Walk for Shea is April 27

Walk for Shea is April 27

Shea Megale's positive attitude is due in great part to her parents, Larry and Megan, of Virginia Run. Shea, 7 1/2, makes her way in a wheelchair, but leads as full a life as can be.

"We tell her she's the same as everyone else," said her mother. "Everyone has things they can't do — she can't walk, I can't sing."

But she can, and will, lead the way Sunday, April 27, during the Sixth Annual Walk for Shea Megale. It's a 5K walk funding research for what put her in a wheelchair — SMA (spinal muscular atrophy), a rare and terminal form of muscular dystrophy which has no cure.

The event begins at 9 a.m. at the Virginia Run Community Center, at Pleasant Valley Road and Wetherburn Court, off Route 29 in Centreville. And it will be held, rain or shine.

Registration forms are available at the community center at 15355 Wetherburn Court, Centreville, VA 20120, phone 703-818-0052, or e-mail Mo Nieves at Kellex@aol.com. Cost is $5 for adults and $3 for children; strollers and friendly dogs are welcome.

Shea's the youngest of the Megale children; sister Kelley, 13, is a Stone Middle seventh-grader, and brother Matthew, 12, is a sixth-grader at Virginia Run Elementary, where Shea is in second grade. And the whole Megale family will participate in the fund-raiser.

"We'll all be there, running alongside Shea," said her mom. "She puts her wheelchair on top speed, and there she goes. No one can keep up with her."

Last year's event attracted nearly 500 walkers and raised almost $11,000, and Nieves wants to increase this year's proceeds to at least $13,000. "We would like to see many more people turn out for this wonderful cause," she said. The hope is that a cure might be found in time to save Shea's life and the lives of others like her.

"The National Institute of Health is distributing its grant funds in the next six months, and SMA is one of the diseases it's considering," said Megan Megale. "Right now, it's only funded by the parents."

Proceeds from the walk go to Families of SMA and are then given to the handful of scientists, worldwide, working on finding a cure. Donations may be made to Families of Spinal Muscular Atrophy, P.O. Box 196, Libertyville, Ill. 60048.

Meanwhile, within the next two or three years, Shea will have to undergo an operation for the severe curvature of her spine. "But it'll stop her growth, so we're trying to hold off as long as possible," said Megale. For now, Shea wears a body brace during the day.

"It's very uncomfortable and there's a lot she can't do, so we try to alter whatever the kids are doing to enable her to do it, too," said Megale. Sometimes, it's not possible, and she won't be invited to birthday parties where the guests will be roller skating. But we focus on the 'cans' — what she can do."

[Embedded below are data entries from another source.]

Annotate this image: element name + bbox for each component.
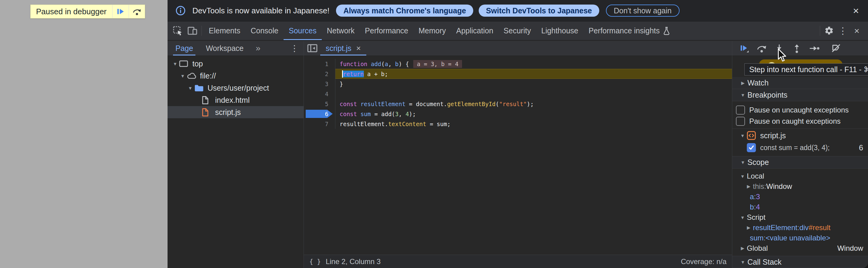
tab-console[interactable]: Console xyxy=(245,22,284,40)
tab-elements[interactable]: Elements xyxy=(204,22,245,40)
call-stack-section-label: Call Stack xyxy=(747,258,782,267)
tab-lighthouse[interactable]: Lighthouse xyxy=(536,22,583,40)
tab-performance-insights[interactable]: Performance insights xyxy=(584,22,675,40)
settings-button[interactable] xyxy=(822,22,836,40)
more-tabs-icon[interactable]: » xyxy=(254,43,262,53)
tab-application[interactable]: Application xyxy=(451,22,498,40)
tree-item-users-user-project[interactable]: ▼Users/user/project xyxy=(167,82,304,94)
section-breakpoints[interactable]: ▼ Breakpoints xyxy=(732,89,868,101)
chevron-down-icon[interactable]: ▼ xyxy=(738,215,747,220)
section-watch[interactable]: ▶ Watch xyxy=(732,77,868,89)
option-pause-on-uncaught-exceptions[interactable]: Pause on uncaught exceptions xyxy=(732,104,868,116)
toggle-device-toolbar-button[interactable] xyxy=(185,22,200,40)
scope-name: a xyxy=(750,192,754,201)
step-into-icon xyxy=(775,44,784,53)
code-line-text: const resultElement = document.getElemen… xyxy=(335,99,732,109)
toggle-navigator-panel-icon[interactable] xyxy=(307,43,318,53)
more-options-button[interactable]: ⋮ xyxy=(836,22,850,40)
scope-row-global[interactable]: ▶GlobalWindow xyxy=(732,243,868,254)
section-scope[interactable]: ▼ Scope xyxy=(732,156,868,169)
editor-tab-scriptjs[interactable]: script.js × xyxy=(320,41,366,56)
chevron-down-icon[interactable]: ▼ xyxy=(738,133,747,138)
step-into-button[interactable] xyxy=(770,41,788,56)
scope-row-b[interactable]: b: 4 xyxy=(732,202,868,212)
inspect-element-button[interactable] xyxy=(170,22,185,40)
scope-row-script[interactable]: ▼Script xyxy=(732,212,868,222)
navigator-more-icon[interactable]: ⋮ xyxy=(285,43,304,53)
scope-name: b xyxy=(750,203,754,211)
deactivate-breakpoints-button[interactable] xyxy=(827,41,845,56)
line-number-gutter[interactable]: 7 xyxy=(304,119,335,129)
chevron-down-icon[interactable]: ▼ xyxy=(738,92,747,98)
notification-close-icon[interactable]: × xyxy=(851,5,860,16)
scope-row-sum[interactable]: sum: <value unavailable> xyxy=(732,233,868,243)
section-call-stack[interactable]: ▼ Call Stack xyxy=(732,256,868,268)
code-token: ); xyxy=(409,111,416,117)
scope-separator: : xyxy=(764,182,766,191)
chevron-right-icon[interactable]: ▶ xyxy=(738,80,747,86)
tab-performance[interactable]: Performance xyxy=(360,22,413,40)
dont-show-again-button[interactable]: Don't show again xyxy=(606,4,680,17)
chevron-down-icon[interactable]: ▼ xyxy=(186,86,194,91)
chevron-down-icon[interactable]: ▼ xyxy=(171,61,179,66)
tab-network[interactable]: Network xyxy=(322,22,360,40)
tree-item-file-[interactable]: ▼file:// xyxy=(167,70,304,82)
line-number-gutter[interactable]: 2 xyxy=(304,69,335,79)
scope-value: Window xyxy=(766,182,792,191)
tree-item-index-html[interactable]: index.html xyxy=(167,94,304,106)
option-label: Pause on caught exceptions xyxy=(749,117,841,125)
watch-section-label: Watch xyxy=(747,79,769,87)
tab-security[interactable]: Security xyxy=(498,22,536,40)
scope-row-this[interactable]: ▶this: Window xyxy=(732,181,868,191)
step-over-button[interactable] xyxy=(753,41,770,56)
checkbox[interactable] xyxy=(736,117,745,126)
navigator-tab-workspace[interactable]: Workspace xyxy=(203,41,246,56)
tree-item-script-js[interactable]: script.js xyxy=(167,106,304,118)
navigator-tab-page[interactable]: Page xyxy=(173,41,195,56)
toolbar-spacer xyxy=(675,22,818,40)
code-token xyxy=(357,101,360,107)
option-label: Pause on uncaught exceptions xyxy=(749,106,848,114)
chevron-right-icon[interactable]: ▶ xyxy=(738,245,747,251)
code-token: const xyxy=(340,111,357,117)
chevron-down-icon[interactable]: ▼ xyxy=(738,160,747,165)
notification-action-always-match-chrome-s-language[interactable]: Always match Chrome's language xyxy=(336,4,473,17)
tab-sources[interactable]: Sources xyxy=(284,22,322,40)
notification-action-switch-devtools-to-japanese[interactable]: Switch DevTools to Japanese xyxy=(479,4,599,17)
checkbox[interactable] xyxy=(736,106,745,115)
scope-row-resultelement[interactable]: ▶resultElement: div#result xyxy=(732,222,868,233)
chevron-down-icon[interactable]: ▼ xyxy=(738,260,747,265)
step-button[interactable] xyxy=(806,41,823,56)
line-number-gutter[interactable]: 1 xyxy=(304,59,335,69)
chevron-right-icon[interactable]: ▶ xyxy=(744,184,753,189)
editor-pane: script.js × 1function add(a, b) {a = 3, … xyxy=(304,41,732,268)
devtools-close-button[interactable]: × xyxy=(850,22,864,40)
chevron-down-icon[interactable]: ▼ xyxy=(738,174,747,179)
line-number-gutter[interactable]: 6 xyxy=(304,109,335,119)
scope-row-a[interactable]: a: 3 xyxy=(732,191,868,202)
breakpoint-entry[interactable]: const sum = add(3, 4);6 xyxy=(732,142,868,154)
tab-memory[interactable]: Memory xyxy=(413,22,451,40)
code-line-text: const sum = add(3, 4); xyxy=(335,109,732,119)
editor-tab-label: script.js xyxy=(326,44,351,53)
breakpoint-checkbox[interactable] xyxy=(747,143,756,152)
chevron-down-icon[interactable]: ▼ xyxy=(179,73,187,79)
resume-script-button[interactable] xyxy=(112,5,128,18)
chevron-right-icon[interactable]: ▶ xyxy=(744,225,753,230)
code-token: textContent xyxy=(388,121,426,127)
breakpoint-marker[interactable] xyxy=(306,110,333,118)
breakpoint-group-script-js[interactable]: ▼script.js xyxy=(732,129,868,142)
tree-item-top[interactable]: ▼top xyxy=(167,58,304,70)
pretty-print-button[interactable]: { } xyxy=(309,258,321,265)
option-pause-on-caught-exceptions[interactable]: Pause on caught exceptions xyxy=(732,116,868,127)
code-editor[interactable]: 1function add(a, b) {a = 3, b = 42return… xyxy=(304,56,732,255)
line-number-gutter[interactable]: 4 xyxy=(304,89,335,99)
scope-row-local[interactable]: ▼Local xyxy=(732,171,868,181)
step-over-page-button[interactable] xyxy=(128,5,145,18)
step-out-button[interactable] xyxy=(788,41,806,56)
toolbar-right-controls: ⋮ × xyxy=(818,22,868,40)
line-number-gutter[interactable]: 5 xyxy=(304,99,335,109)
line-number-gutter[interactable]: 3 xyxy=(304,79,335,89)
tab-close-icon[interactable]: × xyxy=(356,44,361,53)
resume-button[interactable] xyxy=(735,41,753,56)
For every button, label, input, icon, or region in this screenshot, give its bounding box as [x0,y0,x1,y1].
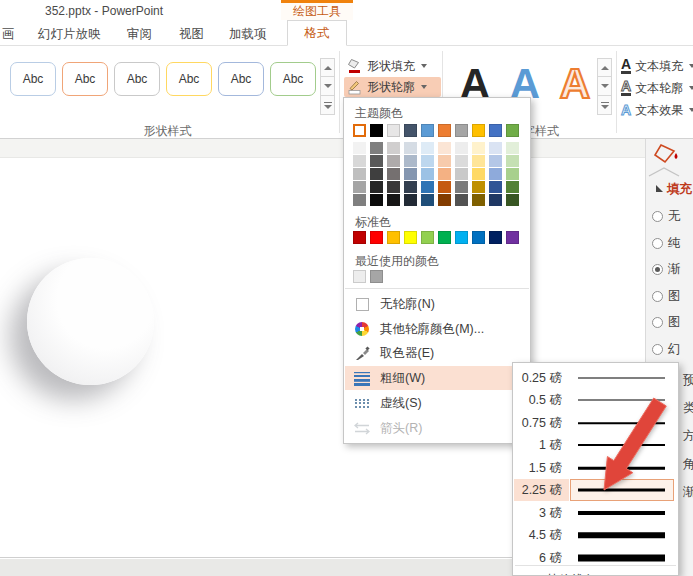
standard-color-swatch[interactable] [455,231,468,244]
theme-variant-swatch[interactable] [387,155,400,167]
radio-button[interactable] [652,317,663,328]
standard-color-swatch[interactable] [353,231,366,244]
theme-variant-swatch[interactable] [455,181,468,193]
radio-button[interactable] [652,291,663,302]
radio-button-selected[interactable] [652,264,663,275]
theme-variant-swatch[interactable] [370,168,383,180]
gallery-scroll-up-button[interactable] [597,58,612,77]
shape-style-item[interactable]: Abc [114,62,160,96]
radio-button[interactable] [652,344,663,355]
theme-variant-swatch[interactable] [421,194,434,206]
fill-option-radio-row[interactable]: 无 [652,209,681,223]
theme-variant-swatch[interactable] [438,194,451,206]
weight-option-0.25磅[interactable]: 0.25 磅 [514,367,677,389]
theme-variant-swatch[interactable] [489,194,502,206]
fill-option-radio-row[interactable]: 幻 [652,342,681,356]
menu-item-dashes[interactable]: 虚线(S) [345,391,529,415]
theme-variant-swatch[interactable] [489,142,502,154]
gallery-scroll-down-button[interactable] [320,77,335,96]
gallery-scroll-up-button[interactable] [320,58,335,77]
standard-color-swatch[interactable] [506,231,519,244]
tab-format-active[interactable]: 格式 [287,20,347,46]
standard-color-swatch[interactable] [472,231,485,244]
theme-variant-swatch[interactable] [506,194,519,206]
standard-color-swatch[interactable] [421,231,434,244]
contextual-tab-drawing-tools[interactable]: 绘图工具 [281,0,353,20]
theme-variant-swatch[interactable] [472,194,485,206]
standard-color-swatch[interactable] [370,231,383,244]
theme-variant-swatch[interactable] [438,168,451,180]
menu-item-more-outline-colors[interactable]: 其他轮廓颜色(M)... [345,317,529,341]
theme-variant-swatch[interactable] [404,168,417,180]
theme-variant-swatch[interactable] [438,155,451,167]
theme-variant-swatch[interactable] [455,155,468,167]
recent-color-swatch[interactable] [353,270,366,283]
theme-variant-swatch[interactable] [404,142,417,154]
theme-variant-swatch[interactable] [438,142,451,154]
theme-color-swatch[interactable] [455,124,468,137]
text-style-button-1[interactable]: A文本填充 [621,56,693,76]
menu-item-no-outline[interactable]: 无轮廓(N) [345,292,529,316]
theme-variant-swatch[interactable] [404,181,417,193]
theme-variant-swatch[interactable] [387,181,400,193]
theme-variant-swatch[interactable] [489,155,502,167]
text-style-button-3[interactable]: A文本效果 [621,100,693,120]
weight-option-4.5磅[interactable]: 4.5 磅 [514,524,677,546]
theme-variant-swatch[interactable] [455,142,468,154]
more-lines-item[interactable]: 其他线条(L)... [514,568,677,576]
wordart-style-item[interactable]: A [552,58,598,106]
theme-variant-swatch[interactable] [506,168,519,180]
standard-color-swatch[interactable] [438,231,451,244]
shape-style-item[interactable]: Abc [218,62,264,96]
theme-variant-swatch[interactable] [353,155,366,167]
theme-variant-swatch[interactable] [506,155,519,167]
theme-variant-swatch[interactable] [421,155,434,167]
theme-variant-swatch[interactable] [353,168,366,180]
theme-variant-swatch[interactable] [370,181,383,193]
theme-variant-swatch[interactable] [387,194,400,206]
theme-variant-swatch[interactable] [353,181,366,193]
menu-item-eyedropper[interactable]: 取色器(E) [345,341,529,365]
shape-style-item[interactable]: Abc [62,62,108,96]
theme-color-swatch[interactable] [404,124,417,137]
fill-option-radio-row[interactable]: 纯 [652,236,681,250]
theme-variant-swatch[interactable] [370,194,383,206]
theme-variant-swatch[interactable] [370,142,383,154]
tab-4[interactable]: 视图 [179,26,204,43]
theme-color-swatch[interactable] [506,124,519,137]
gallery-scroll-down-button[interactable] [597,77,612,96]
radio-button[interactable] [652,211,663,222]
theme-variant-swatch[interactable] [472,155,485,167]
shape-fill-button[interactable]: 形状填充 [344,56,441,76]
fill-option-radio-row[interactable]: 图 [652,289,681,303]
menu-item-weight[interactable]: 粗细(W) [345,366,529,390]
theme-variant-swatch[interactable] [455,168,468,180]
theme-variant-swatch[interactable] [455,194,468,206]
radio-button[interactable] [652,238,663,249]
recent-color-swatch[interactable] [370,270,383,283]
fill-section-header[interactable]: 填充 [656,181,692,198]
theme-variant-swatch[interactable] [489,181,502,193]
standard-color-swatch[interactable] [387,231,400,244]
theme-variant-swatch[interactable] [472,142,485,154]
white-circle-shape[interactable] [27,258,154,385]
theme-color-swatch[interactable] [472,124,485,137]
theme-color-swatch[interactable] [421,124,434,137]
text-style-button-2[interactable]: A文本轮廓 [621,78,693,98]
shape-style-item[interactable]: Abc [10,62,56,96]
theme-color-swatch[interactable] [489,124,502,137]
theme-variant-swatch[interactable] [438,181,451,193]
theme-variant-swatch[interactable] [421,168,434,180]
weight-option-3磅[interactable]: 3 磅 [514,502,677,524]
theme-variant-swatch[interactable] [506,142,519,154]
theme-variant-swatch[interactable] [421,142,434,154]
theme-color-swatch[interactable] [387,124,400,137]
theme-variant-swatch[interactable] [353,142,366,154]
tab-1[interactable]: 画 [2,26,15,43]
gallery-more-button[interactable] [320,96,335,115]
theme-variant-swatch[interactable] [404,194,417,206]
theme-color-swatch[interactable] [370,124,383,137]
theme-variant-swatch[interactable] [472,181,485,193]
theme-variant-swatch[interactable] [506,181,519,193]
shape-style-item[interactable]: Abc [270,62,316,96]
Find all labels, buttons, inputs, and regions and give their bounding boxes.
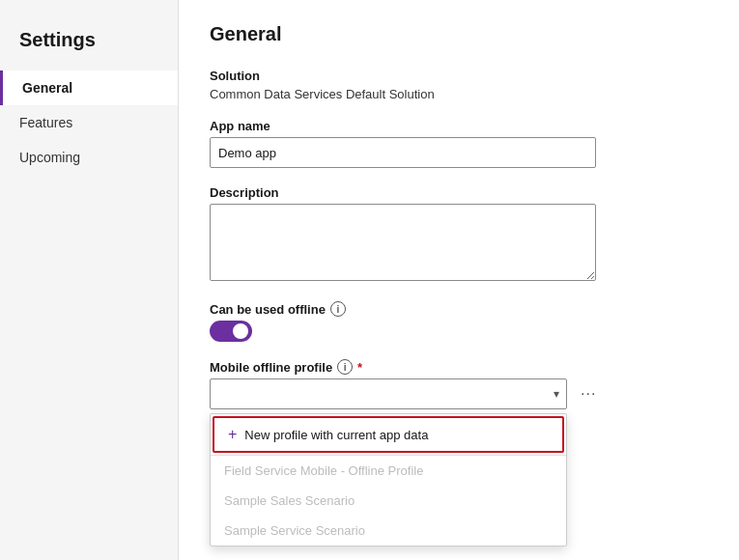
app-name-field-group: App name (210, 119, 708, 168)
dropdown-row: ▾ + New profile with current app data Fi… (210, 378, 708, 409)
dropdown-item-2[interactable]: Sample Sales Scenario (211, 486, 566, 516)
sidebar-title: Settings (0, 19, 178, 70)
toggle-track (210, 321, 252, 342)
toggle-thumb (233, 323, 248, 339)
solution-value: Common Data Services Default Solution (210, 87, 708, 101)
more-options-button[interactable]: ··· (575, 381, 602, 406)
mobile-profile-info-icon[interactable]: i (337, 359, 353, 375)
sidebar-item-features[interactable]: Features (0, 105, 178, 140)
app-name-input[interactable] (210, 137, 596, 168)
solution-label: Solution (210, 69, 708, 83)
mobile-profile-label: Mobile offline profile i * (210, 359, 708, 375)
toggle-wrapper (210, 321, 708, 342)
description-field-group: Description (210, 185, 708, 284)
item2-label: Sample Sales Scenario (224, 493, 355, 508)
sidebar: Settings General Features Upcoming (0, 0, 179, 560)
description-input[interactable] (210, 204, 596, 281)
sidebar-item-upcoming[interactable]: Upcoming (0, 140, 178, 175)
dropdown-select-wrapper: ▾ + New profile with current app data Fi… (210, 378, 567, 409)
page-title: General (210, 23, 708, 45)
plus-icon: + (228, 426, 237, 443)
offline-label: Can be used offline i (210, 301, 708, 317)
item3-label: Sample Service Scenario (224, 523, 365, 538)
new-profile-label: New profile with current app data (244, 428, 428, 442)
mobile-profile-field-group: Mobile offline profile i * ▾ + New profi… (210, 359, 708, 409)
dropdown-item-3[interactable]: Sample Service Scenario (211, 516, 566, 546)
dropdown-item-new-profile[interactable]: + New profile with current app data (213, 416, 564, 453)
dropdown-popup: + New profile with current app data Fiel… (210, 413, 567, 546)
mobile-profile-select[interactable] (210, 378, 567, 409)
sidebar-item-general[interactable]: General (0, 70, 178, 105)
description-label: Description (210, 185, 708, 200)
required-marker: * (357, 360, 362, 375)
solution-field-group: Solution Common Data Services Default So… (210, 69, 708, 101)
offline-field-group: Can be used offline i (210, 301, 708, 342)
main-content: General Solution Common Data Services De… (179, 0, 739, 560)
app-name-label: App name (210, 119, 708, 133)
offline-info-icon[interactable]: i (330, 301, 346, 317)
offline-toggle[interactable] (210, 321, 252, 342)
item1-label: Field Service Mobile - Offline Profile (224, 463, 423, 478)
dropdown-item-1[interactable]: Field Service Mobile - Offline Profile (211, 456, 566, 486)
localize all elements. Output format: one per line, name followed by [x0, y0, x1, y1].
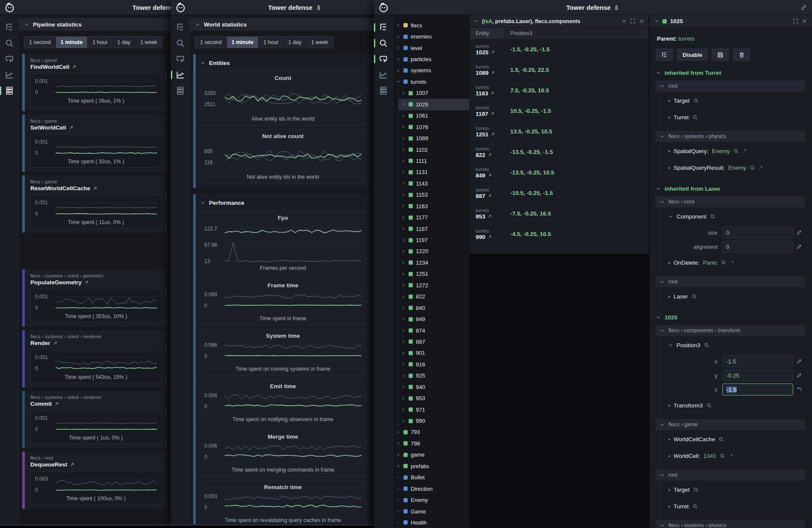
sidebar-tab-chart[interactable] — [5, 70, 14, 80]
time-range-tab[interactable]: 1 day — [113, 37, 136, 48]
tree-expand-icon[interactable] — [401, 351, 406, 355]
magnifier-icon[interactable] — [693, 487, 699, 493]
tree-item-1234[interactable]: 1234 — [399, 257, 469, 268]
tree-item-1251[interactable]: 1251 — [399, 268, 469, 280]
tree-item-1272[interactable]: 1272 — [399, 280, 469, 291]
tree-item-1111[interactable]: 1111 — [399, 155, 469, 166]
tree-expand-icon[interactable] — [401, 272, 406, 276]
group-header[interactable]: flecs › core — [656, 196, 805, 207]
tree-item-990[interactable]: 990 — [399, 415, 469, 426]
entity-id-link[interactable]: 1163 — [476, 90, 504, 97]
tree-item-901[interactable]: 901 — [399, 348, 469, 359]
sidebar-tab-chart[interactable] — [176, 70, 185, 80]
tree-expand-icon[interactable] — [401, 181, 406, 186]
magnifier-icon[interactable] — [692, 504, 698, 509]
sidebar-tab-inspector[interactable] — [5, 54, 14, 64]
time-range-tab[interactable]: 1 minute — [56, 37, 88, 48]
tree-expand-icon[interactable] — [401, 227, 406, 231]
tree-expand-icon[interactable] — [401, 328, 406, 333]
column-header-position3[interactable]: Position3 — [504, 28, 532, 38]
tree-item-Game[interactable]: Game — [393, 506, 469, 517]
time-range-tab[interactable]: 1 minute — [227, 37, 259, 48]
tree-expand-icon[interactable] — [401, 339, 406, 344]
tree-expand-icon[interactable] — [396, 464, 400, 468]
tree-item-849[interactable]: 849 — [399, 313, 469, 324]
field-input-size[interactable]: 0 — [722, 227, 793, 239]
tree-item-1177[interactable]: 1177 — [399, 212, 469, 223]
tree-expand-icon[interactable] — [396, 57, 400, 62]
tree-expand-icon[interactable] — [401, 419, 406, 423]
time-range-tab[interactable]: 1 second — [195, 37, 227, 48]
magnifier-icon[interactable] — [718, 437, 724, 442]
section-header[interactable]: Entities — [200, 60, 366, 66]
panel-header-world-statistics[interactable]: World statistics — [190, 18, 374, 31]
tree-expand-icon[interactable] — [401, 374, 406, 378]
tree-item-916[interactable]: 916 — [399, 359, 469, 370]
magnifier-icon[interactable] — [693, 98, 699, 103]
tree-item-1153[interactable]: 1153 — [399, 189, 469, 201]
tree-item-940[interactable]: 940 — [399, 381, 469, 392]
section-title-inheritedfromTurret[interactable]: inherited from Turret — [656, 70, 805, 76]
parent-link[interactable]: turrets — [678, 35, 694, 42]
tree-item-prefabs[interactable]: prefabs — [393, 460, 469, 472]
tree-expand-icon[interactable] — [401, 306, 406, 310]
entity-id-link[interactable]: 822 — [476, 152, 504, 158]
edit-button[interactable] — [793, 372, 805, 378]
tree-expand-icon[interactable] — [401, 125, 406, 129]
tree-item-enemies[interactable]: enemies — [393, 31, 469, 42]
time-range-tab[interactable]: 1 second — [24, 37, 56, 48]
tree-expand-icon[interactable] — [401, 407, 406, 412]
time-range-tab[interactable]: 1 day — [284, 37, 307, 48]
entity-id-link[interactable]: 887 — [476, 193, 504, 199]
sidebar-tab-search[interactable] — [176, 38, 185, 48]
entity-id-link[interactable]: 990 — [476, 234, 504, 240]
tree-item-798[interactable]: 798 — [393, 438, 469, 449]
tree-item-turrets[interactable]: turrets — [393, 76, 469, 87]
tree-expand-icon[interactable] — [401, 159, 406, 163]
tree-item-1131[interactable]: 1131 — [399, 167, 469, 178]
chevron-down-icon[interactable] — [654, 19, 659, 24]
query-expression[interactable]: (IsA, prefabs.Laser), flecs.components — [482, 18, 618, 24]
sidebar-tab-inspector[interactable] — [379, 54, 388, 64]
tree-item-887[interactable]: 887 — [399, 336, 469, 347]
tree-expand-icon[interactable] — [401, 260, 406, 265]
chevron-down-icon[interactable] — [474, 19, 479, 24]
field-input-x[interactable]: -1.5 — [722, 355, 793, 367]
entity-id-link[interactable]: 953 — [476, 213, 504, 220]
time-range-tab[interactable]: 1 hour — [259, 37, 283, 48]
sidebar-tab-search[interactable] — [379, 38, 388, 48]
item-value-link[interactable]: Panic — [703, 260, 718, 266]
disable-button[interactable]: Disable — [677, 48, 708, 61]
tree-expand-icon[interactable] — [401, 114, 406, 118]
group-header[interactable]: root — [656, 469, 805, 481]
magnifier-icon[interactable] — [733, 148, 739, 154]
group-header[interactable]: flecs › components › transform — [656, 325, 805, 336]
column-header-entity[interactable]: Entity — [470, 28, 504, 38]
sidebar-tab-stats[interactable] — [379, 86, 388, 95]
expand-panel-icon[interactable] — [630, 18, 635, 24]
tree-expand-icon[interactable] — [401, 283, 406, 287]
save-button[interactable] — [712, 48, 729, 61]
time-range-tab[interactable]: 1 hour — [88, 37, 112, 48]
tree-expand-icon[interactable] — [396, 80, 400, 84]
system-name-link[interactable]: DequeueRest — [30, 461, 162, 468]
sidebar-tab-stats[interactable] — [5, 86, 14, 95]
tree-expand-icon[interactable] — [401, 193, 406, 197]
tree-item-1089[interactable]: 1089 — [399, 133, 469, 144]
tree-expand-icon[interactable] — [396, 35, 400, 39]
tree-expand-icon[interactable] — [396, 441, 400, 445]
tree-expand-icon[interactable] — [401, 295, 406, 299]
tree-item-particles[interactable]: particles — [393, 53, 469, 65]
tree-expand-icon[interactable] — [396, 430, 400, 434]
show-in-tree-button[interactable] — [656, 48, 673, 61]
entity-id-link[interactable]: 849 — [476, 172, 504, 179]
system-name-link[interactable]: SetWorldCell — [30, 124, 162, 131]
tree-item-822[interactable]: 822 — [399, 291, 469, 302]
sidebar-tab-search[interactable] — [5, 38, 14, 48]
group-header[interactable]: flecs › systems › physics — [656, 131, 805, 142]
panel-header-pipeline-statistics[interactable]: Pipeline statistics — [19, 18, 171, 31]
time-range-tab[interactable]: 1 week — [306, 37, 333, 48]
tree-item-971[interactable]: 971 — [399, 404, 469, 415]
group-header[interactable]: flecs › game — [656, 419, 805, 430]
edit-button[interactable] — [793, 230, 805, 236]
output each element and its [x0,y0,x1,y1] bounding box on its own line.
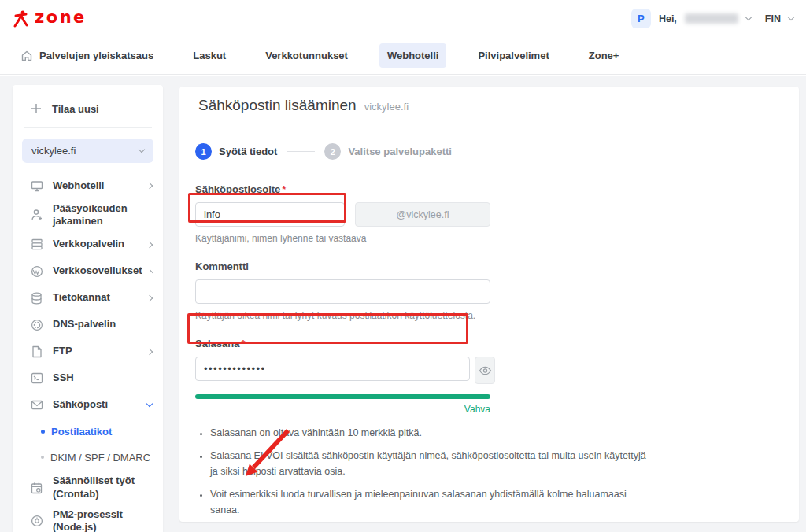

Shea has physical therapy and water therapy each week and especially likes to swim. She also loves traveling and, since four of her aunts live in New York, her family visits there often. "We see Broadway shows — 'The Lion King' is her favorite — she's seen it three times," said Megale. "And New York is her favorite city because everything is accessible to her — all the buses have lifts."

She also enjoys putting together Playmobil animals and people, exploring and playing with her friends and siblings. Still, said Megale, "It's harder for her, now that she's older and more aware of [being excluded from things]." Dad Larry coaches Centreville High's lacrosse team, Matthew and Kelley play SYA sports, and "Shea realizes she's never going to be part of a team."

So her parents try to keep her feeling as accepted as possible. And on the whole, said Megale, "She never looks at the cup as half-empty. She's a pleasure to have around — she's a gift."

And this year, for the first time, Shea's going to the Muscular Dystrophy Association's summer camp in Leonardstown, Md. It begins June 24 and lasts a week. "She's excited that there's going to be all kids in wheelchairs — she's packing already," said Megale.

There's a lake, handicap cabins and games the children will be able to do. And each child will have a volunteer to aid him or her. "Shea's psyched — she's ready to go," said her mom. "It'll be a wonderful week of camp for a regular kid."